One weekend — eight months into her job — she takes copies of all Salinger's books from the office and reads them. She had managed to dodge them in school and college, so now they hit her with a force that explains those mountains of fan mail. Like so many of the letter writers, she felt that Salinger had somehow "tunneled" into her brain.

This sense of intimate connection, she realized, explained why correspondents often confided their anxieties and sorrows to Salinger, and why, too, the emotional toll of this would be so great that he would refuse to read their letters. As for herself, she sobbed with relief and recognition when she realized that there was "Someone else who was trying to figure out how to live in the world."

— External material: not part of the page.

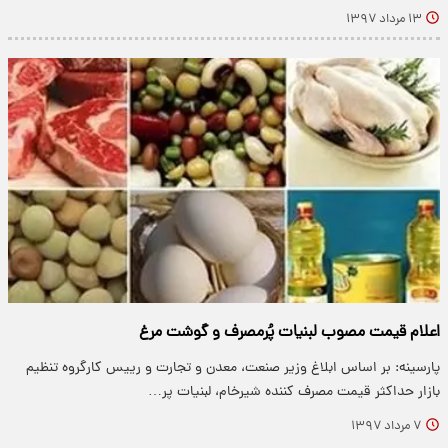
۱۳ مرداد ۱۳۹۷
اعلام قیمت مصوب لبنیات پُرمصرف و گوشت مرغ
پارسینه: بر اساس ابلاغ وزیر صنعت، معدن و تجارت و رییس کارگروه تنظیم
بازار حداکثر قیمت مصرف کننده شیرخام، لبنیات پر…
۷ مرداد ۱۳۹۷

The author is almost four-fifths of the way through "My Year with Salinger" before she describes her first encounter with his fiction. She has let her story unfold like a peony: a hard and seemingly uninspired bud at first, but expanding and stretching forth its layers of bloom as she learns about the agency's business, tussles with the vagaries of her relationship with Don, and tries to fathom the choices she and her friends and colleagues make.

With this rich trove of material her book is at times funny, warm, emotional — a sort of personal bildungsroman that powerfully evokes both the angst of early adulthood and life in literary New York in the mid-1990s.

It is also a tribute to J.D.Salinger. Joanna Rakoff knew him as the man who opened his phone calls with "I have a question for you." He was pleasant, friendly, sometimes rueful. He even paid a rare visit to New York, and she met him in the office. And she ends her book rejecting the idea that readers grow out of him. While agreeing that his work speaks to the themes of adolescence, she insists "Salinger's stories, to a one, are anatomies of loss, every inch of them."

The Glass family that he writes about is "a family in mourning, never to recover." His topic is "a world in mourning, never to recover." Here's a reading of Salinger that pinpoints his topic, explains the appeal of his stories, and gives Joanna Rakoff's own book its depth and resonance.

Claire Hopley is a writer and critic in Amherst, Mass.